Mas algo nos olhos vítreos do morto o tocou e, sem olhar para outra carta naquela noite, Jack voltou ao quarto de hotel, fez as malas e foi para casa, para o rancho.
O uísque o ajudava a ficar quieto. Um gole do Velho Sussurro da Morte deixava a maioria dos homens de joelhos; dois produziam uma catatonia levemente alucinatória. A receita era de um destilado que, segundo Jack calculava, era quase 97% puro, a essência condensada dos vapores divinos. Ele se devotou a refiná-lo ainda mais. Jack nasceu durante os tempos da seca nas colinas do Kentucky, fora agraciado, por herança e sensibilidade, com a maestria nesse ofício e, com essa maestria veio o início da arte.

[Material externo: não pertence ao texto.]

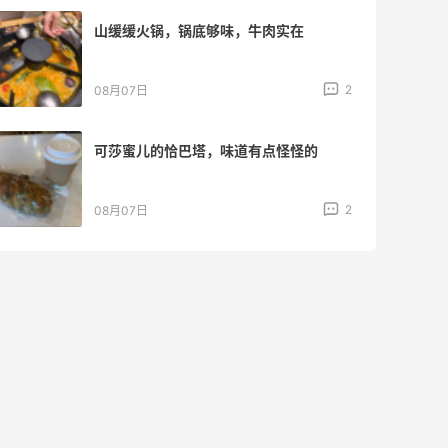
山缓缓火锅，锅底够味，牛肉实在
2
08月07日
可莎蜜儿的恰巴塔，味道有点怪怪的
2
08月07日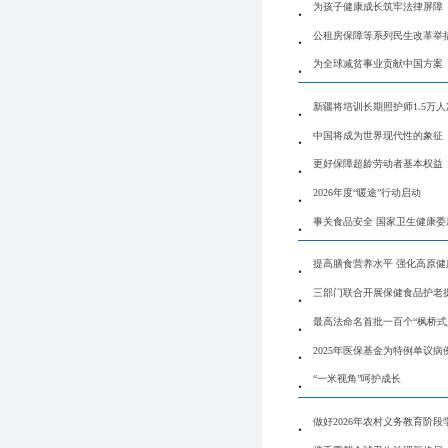
为孩子健康成长筑牢法律屏障
公租房保障等系列民生改革举
为全球减贫事业贡献中国方案
新疆将培训长期照护师1.5万人
中国将成为世界现代性的象征
更好保障超龄劳动者基本权益
2026年度“暖途”行动启动
事关食品安全 国家卫生健康
提高膳食营养水平 强化高原健
三部门联合开展保健食品护老
最高法命名首批一百个“枫桥式
2025年医保基金为特例单议病例
“一米视角”呵护成长
做好2026年农村义务教育阶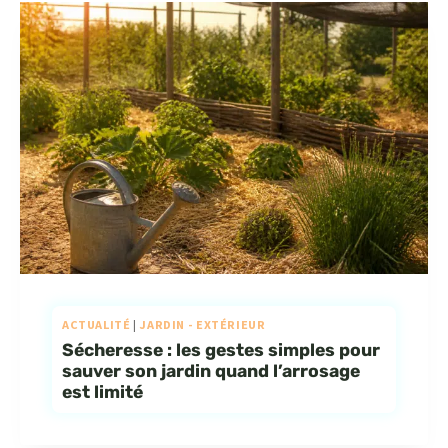
ACTUALITÉ
|
JARDIN - EXTÉRIEUR
Sécheresse : les gestes simples pour
sauver son jardin quand l’arrosage
est limité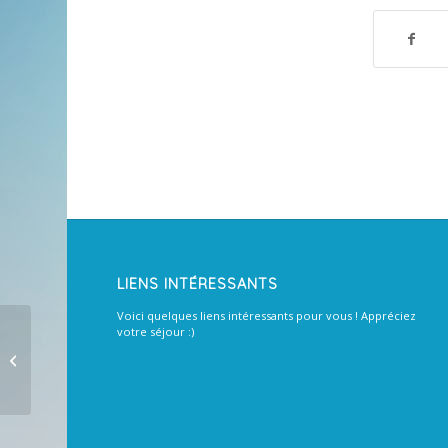
LIENS INTÉRESSANTS
Voici quelques liens intéressants pour vous ! Appréciez
votre séjour :)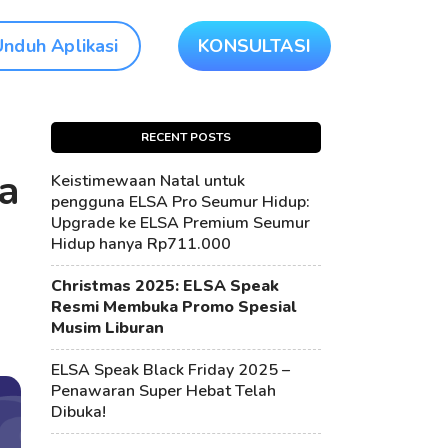
Unduh Aplikasi
KONSULTASI
RECENT POSTS
a
Keistimewaan Natal untuk
pengguna ELSA Pro Seumur Hidup:
Upgrade ke ELSA Premium Seumur
Hidup hanya Rp711.000
Christmas 2025: ELSA Speak
Resmi Membuka Promo Spesial
Musim Liburan
ELSA Speak Black Friday 2025 –
Penawaran Super Hebat Telah
Dibuka!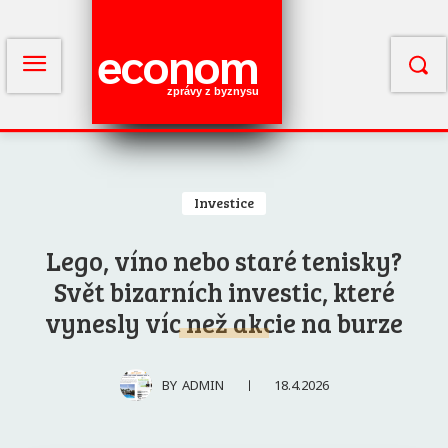
econom
zprávy z byznysu
Investice
Lego, víno nebo staré tenisky?
Svět bizarních investic, které
vynesly víc než akcie na burze
18.4.2026
BY
ADMIN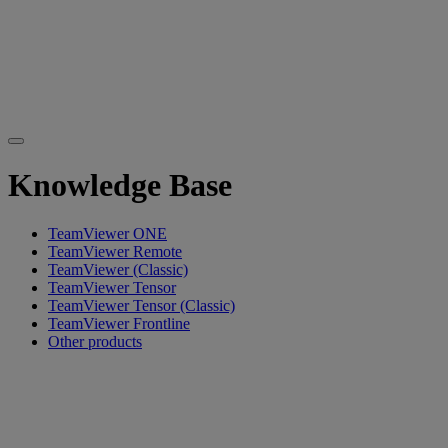
Knowledge Base
TeamViewer ONE
TeamViewer Remote
TeamViewer (Classic)
TeamViewer Tensor
TeamViewer Tensor (Classic)
TeamViewer Frontline
Other products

Nos processos de fermentação e destilação, encontrou não somente metáforas que lhe satisfaziam o espírito, mas também um produto que o prolongava.
Viveu no rancho durante a década e uma seguinte. Entre a produção de 200 litros no celeiro e os afazeres diários da própria subsistência, passava o tempo livre sentado na varanda, bebericando os frutos da sua labuta, enquanto dava asa à sua imaginação. Chegou mesmo a fazer algumas viagens – sempre a pé – para visitar os vizinhos nas colinas das redondezas. A princípio, o que esperava era trocar seu uísque por outros prazeres, mas os vizinhos – na maioria criadores de ovelhas e muitos trabalhadores – não tinham seu gosto nem sua tolerância por bebidas altamente refinadas, se bem que a maior parte acabasse encontrando outros usos para o elixir. Usavam-no como combustível de tratores, como explosivos para toras de árvores e, diluído v uma gota em meio litro d’água–, no tratamento de quase tudo o que atacava o rebanho, de disenteria a vermes pulmonares. Com uma horta malcuidada, algumas galinhas, um pouco de caça e pesca, e uma renda razoável e regular proveniente dos jogos de pôquer que oferecia nas noites de sábado, Jake ia vivendo. Desenvolveu um sentido de suficiência altamente flexível. Quando o uísque era pouco, sempre conseguia juntar os ingredientes para fazer mais, e ignorava bonachonamente qualquer coisa que lhe parecesse além de suas necessidades de satisfação imediata. Conservava-se um homem de necessidade simples, e isso o ajudava.
Recebeu uma carta da filha. Ela escreveu pata lhe dizer que estava grávida e precisava de dinheiro. Mandou-lhe um cartão-postal como resposta:

Querida Gabe:
Case-se. Minhas mulheres se deram muito bem e, a não ser que você tenha ficado mais sem graça que um saco de beterrabas, tenho certeza que também se daria bem. Prazer ouvir que vou ser vovô. Me dê notícia do resultado e, se as coisas correrem mal, será bem-vinda por aqui, apesar de eu achar que você não iria gostar. Não posso ajudá-la com dinheiro porque não tenho muito.
Seu pai.

Levou quase a tarde inteira para escrever o cartão. Com exceção do nome que assinava nas notas para fichas, era a primeira vez que escrevia em quase 20 anos. A carta de Gabriela também era a primeira que recebia nesse mesmo intervalo de tempo ou, pelo menos, a primeira carta pessoal – havia envelopes do governo, ocasionalmente, mas não queria nada com eles e não podia pensar em coisa alguma que pudessem querer dele, portanto os jogava na lareira.